VAI UMA CAIPIRINHA, AÍ?

Ela viu tudo rodar. Que isso? O muro tá meio torto? Duas quaresmeiras na calçada? Nada disso! Tem certeza que só plantou uma. Arrisca a pôr o carro na garagem? Melhor chamar o Silvinho. Será que já chegou do futebol? Ah, vá lá! Na rua o carro não pode ficar. E tomara que o Sílvio ainda não tenha chegado. Melhor não vê-la, digamos assim... Um tanto alegre...

Chuveiro! Cadê o chuveiro? Todo mundo diz que banho frio é bom. Será? Café sem açúcar também. Bastante amargor, tratamento de choque. Então, um banho ou o café? Os dois, não! É um ou outro. Ah, o chuveiro tá pertinho, vai o banho mesmo. Entra de roupa e tudo e abre a torneira. Ui, cadê o sabão? Nada de sabão! Pra quê? Mesmo porque quem diz que enxerga sabonete agora? Só água gelada mesmo...

Cabelo pingando. Vai toda encharcada pelo corredor. Ô corredor comprido. O quarto sumiu também? Ainda bem que o Sílvio não está em casa. Vai dormir um pouco. Melhorar antes do maridão chegar. Pois é, mas isso foi ideia da cabeça fraca do Sílvio! Culpa dele! Ela disse que não ia ao churrasco no sítio da Marlene. Ele insistindo “Cê precisa sair, Vivi! Tá muito caseira, meu bem!”... Só mesmo o Sílvio... Aí, deu no que deu...

É, não queria ir. Mas foi! Chegando lá, só festa. As meninas do buraco superanimadas. Churrasquinho daqui, cervejinha dali... E pronto! Até que não foi cerveja, porque não gosta. Destesta aquele cheirinho de cana podre. Mas a Mírian não deixou por menos. Ficou insistindo numa caipirinha. Ai, caipirinha não dá pra resistir. Que delícia! Nota dez pro inventor! Hum... Aquele gostinho de aguardente com açúcar, gelo e limão... Deus do céu! Foi tomando, tomando, esqueceu de parar...

E a volta pra casa? Entrou no carro. A Marlene falando “Viviane, cê não vai, não!”. Ela retrucando “Vou sim! Tô ótima! Foi só uma caipirinha a mais”. Loucura! Sem noção de como estava zoada, mas enfim, chegou! Pelo menos não tinha atropelado nenhum boi na estrada. Também não se lembra de ter arrancado qualquer árvore, ou caído num mata-burro. De qualquer jeito amanhã cedo é bom verificar o carro. Se der conta de levantar, é claro!

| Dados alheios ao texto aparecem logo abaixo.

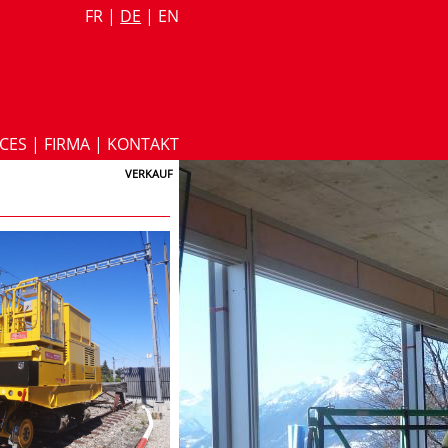
FR
|
DE
|
EN
ICES
|
FIRMA
|
KONTAKT
VERKAUF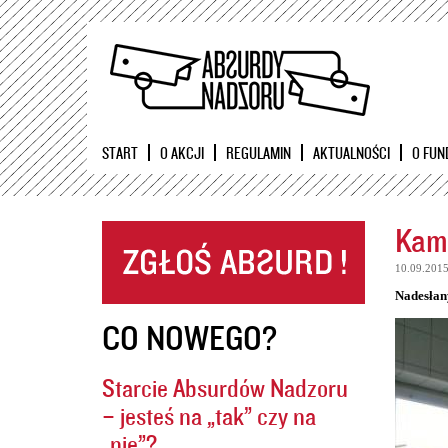
START
O AKCJI
REGULAMIN
AKTUALNOŚCI
O FUN
Kame
10.09.201
Nadesłan
CO NOWEGO?
Starcie Absurdów Nadzoru
– jesteś na „tak” czy na
„nie”?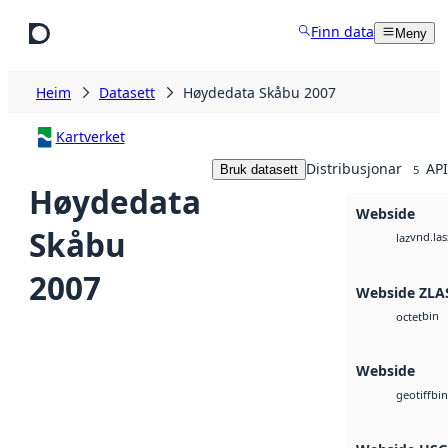
Hopp til hovudinnhald
Finn data
Meny
Heim
Datasett
Høydedata Skåbu 2007
Kartverket
Distribusjonar
API
Bruk datasett
5
Høydedata
Webside
Skåbu
vnd.las
laz
2007
Webside ZLA
bin
octet
Webside
bin
geotiff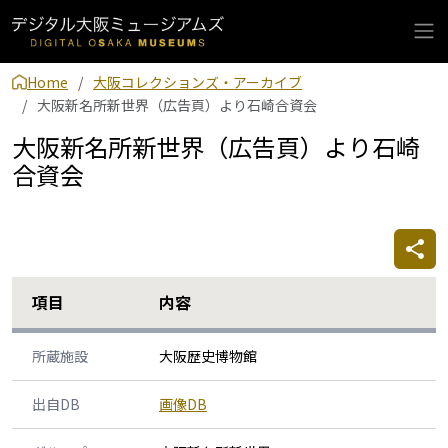
Home
大阪コレクションズ・アーカイブ
大阪新名所新世界（広告頁）より石崎合資会
大阪新名所新世界（広告頁）より石崎
合資会
項目
内容
所蔵施設
大阪歴史博物館
出自DB
画像DB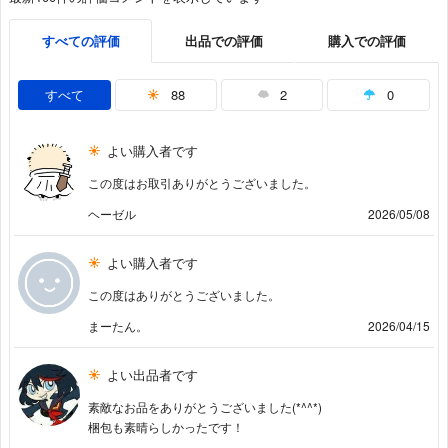
すべての評価
出品での評価
購入での評価
すべて
88
2
0
よい購入者です
この度はお取引ありがとうございました。
ヘーゼル
2026/05/08
よい購入者です
この度はありがとうございました。
まーたん。
2026/04/15
よい出品者です
素敵なお品をありがとうございました(*^^*)
梱包も素晴らしかったです！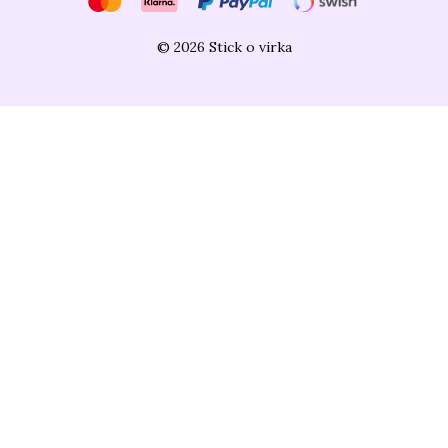
© 2026 Stick o virka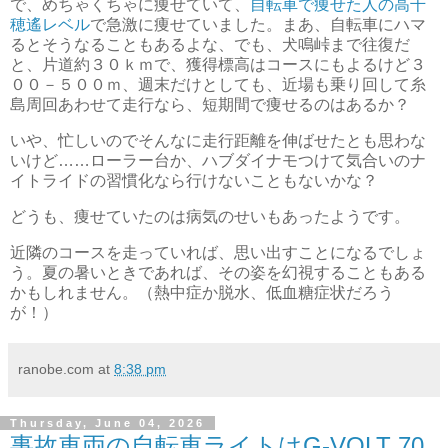
で、めちゃくちゃに痩せていて、
自転車で痩せた人の高千
穂遙レベル
で急激に痩せていました。まあ、自転車にハマ
るとそうなることもあるよな、でも、犬鳴峠まで往復だ
と、片道約３０ｋｍで、獲得標高はコースにもよるけど３
００－５００ｍ、週末だけとしても、近場も乗り回して糸
島周回あわせて走行なら、短期間で痩せるのはあるか？
いや、忙しいのでそんなに走行距離を伸ばせたとも思わな
いけど……ローラー台か、ハブダイナモつけて気合いのナ
イトライドの習慣化なら行けないこともないかな？
どうも、痩せていたのは病気のせいもあったようです。
近隣のコースを走っていれば、思い出すことになるでしょ
う。夏の暑いときであれば、その姿を幻視することもある
かもしれません。（熱中症か脱水、低血糖症状だろう
が！）
ranobe.com
at
8:38 pm
Thursday, June 04, 2026
事故車両の自転車ライトはG-VOLT 70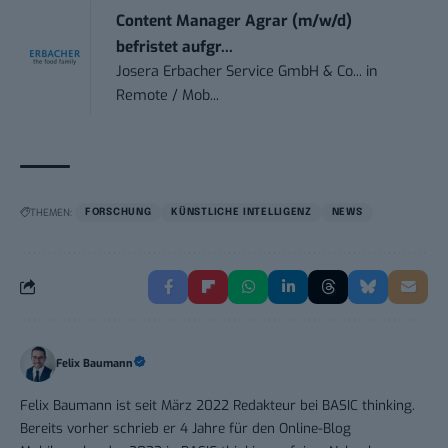
Content Manager Agrar (m/w/d)
befristet aufgr...
Josera Erbacher Service GmbH & Co...
in
Remote / Mob...
THEMEN:
FORSCHUNG
KÜNSTLICHE INTELLIGENZ
NEWS
Felix Baumann
Felix Baumann ist seit März 2022 Redakteur bei BASIC thinking.
Bereits vorher schrieb er 4 Jahre für den Online-Blog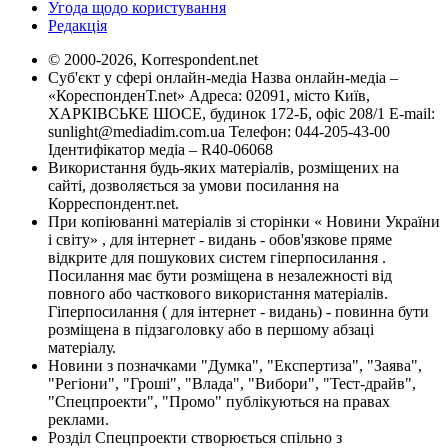
Угода щодо користування
Редакція
© 2000-2026, Korrespondent.net
Суб'єкт у сфері онлайн-медіа Назва онлайн-медіа –
«КореспонденТ.net» Адреса: 02091, місто Київ,
ХАРКІВСЬКЕ ШОСЕ, будинок 172-Б, офіс 208/1 E-mail:
sunlight@mediadim.com.ua
Телефон: 044-205-43-00
Ідентифікатор медіа – R40-06068
Використання будь-яких матеріалів, розміщених на
сайті, дозволяється за умови посилання на
Корреспондент.net.
При копіюванні матеріалів зі сторінки « Новини України
і світу» , для інтернет - видань - обов'язкове пряме
відкрите для пошукових систем гіперпосилання .
Посилання має бути розміщена в незалежності від
повного або часткового використання матеріалів.
Гіперпосилання ( для інтернет - видань) - повинна бути
розміщена в підзаголовку або в першому абзаці
матеріалу.
Новини з позначками "Думка", "Експертиза", "Заява",
"Регіони", "Гроші", "Влада", "Вибори", "Тест-драйв",
"Спецпроекти", "Промо" публікуються на правах
реклами.
Розділ Спецпроекти створюється спільно з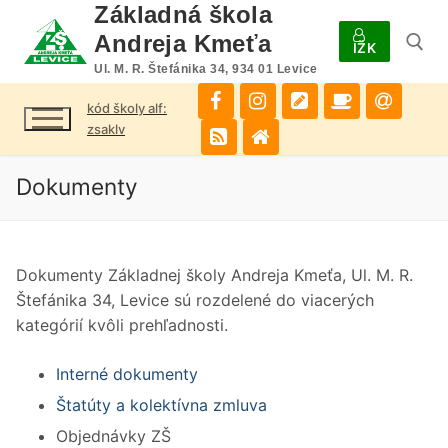
Preskočiť
Základná škola
na
Andreja Kmeťa
IŽK
obsah
Ul. M. R. Štefánika 34, 934 01 Levice
kód školy alf:
Hľadať:
zsaklv
Dokumenty
Dokumenty Základnej školy Andreja Kmeťa, Ul. M. R.
Štefánika 34, Levice sú rozdelené do viacerých
kategórií kvôli prehľadnosti.
Interné dokumenty
Štatúty a kolektívna zmluva
Objednávky ZŠ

Quer dormir, não pode! O teto gira, a parede balança... Nossa, a tv tá suspensa no ar? Não, claro que não! Deixa pra lá. É só efeito desse foguinho bom! Sim, pois não está bêbada, entendido? É só um foguinho mesmo. E a tv está lá no lugar de sempre, no suporte da parede. Como sempre esteve, tá claro? Alguém duvida? De jeito nenhum! Chi! Que barulho é esse? Ah, Jesus! É o celular. A Marlene tá ligando. Ficou preocupada. Tinha saído meio no peito, meio na raça. Puxa, caipirinha dá uma força, né? A pessoa fica tão cheia de decisão...

Tã, nã, nã, nã, nã! Nã? Sim! A musiquinha do bendito celular! Cadê ele mesmo? Ah, olha ele ao pé da cama. Ainda bem que achou fácil “Alô, Marlene... Marlene?”. Silêncio. Ué, a Marlene tá muda! “Marleneeeee!”. Nada. De repente, dá com o Sílvio parado na porta. O maridão tá rindo. De que, mesmo? Ela fala com ele. Ouve a própria voz toda engrolada “Estranho, amor, acho que é a Marlene, mas não diz nada...”. O Sílvio senta do lado e lhe põe na mão um objeto preto e retangular “Amor, é a Marlene sim, fala com ela, mas antes me entregue o controle da tv, sim?”. Ô meu Deus, o que não faz uma caipirinha a mais, hein?